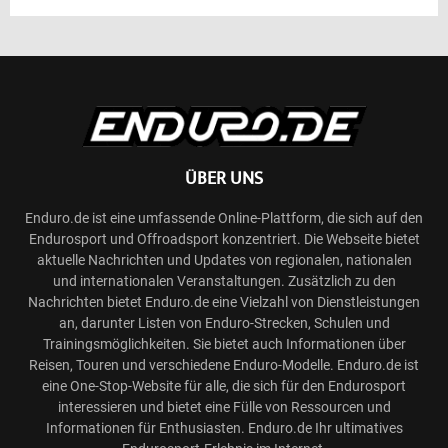
ÜBER UNS
Enduro.de ist eine umfassende Online-Plattform, die sich auf den
Endurosport und Offroadsport konzentriert. Die Webseite bietet
aktuelle Nachrichten und Updates von regionalen, nationalen
und internationalen Veranstaltungen. Zusätzlich zu den
Nachrichten bietet Enduro.de eine Vielzahl von Dienstleistungen
an, darunter Listen von Enduro-Strecken, Schulen und
Trainingsmöglichkeiten. Sie bietet auch Informationen über
Reisen, Touren und verschiedene Enduro-Modelle. Enduro.de ist
eine One-Stop-Website für alle, die sich für den Endurosport
interessieren und bietet eine Fülle von Ressourcen und
Informationen für Enthusiasten. Enduro.de Ihr ultimatives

----

**WORK TO COMPLETE:** Except for the pictures, print the data above exactly.

**FINAL ANSWER:**
ÜBER UNS
Enduro.de ist eine umfassende Online-Plattform, die sich auf den
Endurosport und Offroadsport konzentriert. Die Webseite bietet
aktuelle Nachrichten und Updates von regionalen, nationalen
und internationalen Veranstaltungen. Zusätzlich zu den
Nachrichten bietet Enduro.de eine Vielzahl von Dienstleistungen
an, darunter Listen von Enduro-Strecken, Schulen und
Trainingsmöglichkeiten. Sie bietet auch Informationen über
Reisen, Touren und verschiedene Enduro-Modelle. Enduro.de ist
eine One-Stop-Website für alle, die sich für den Endurosport
interessieren und bietet eine Fülle von Ressourcen und
Informationen für Enthusiasten. Enduro.de Ihr ultimatives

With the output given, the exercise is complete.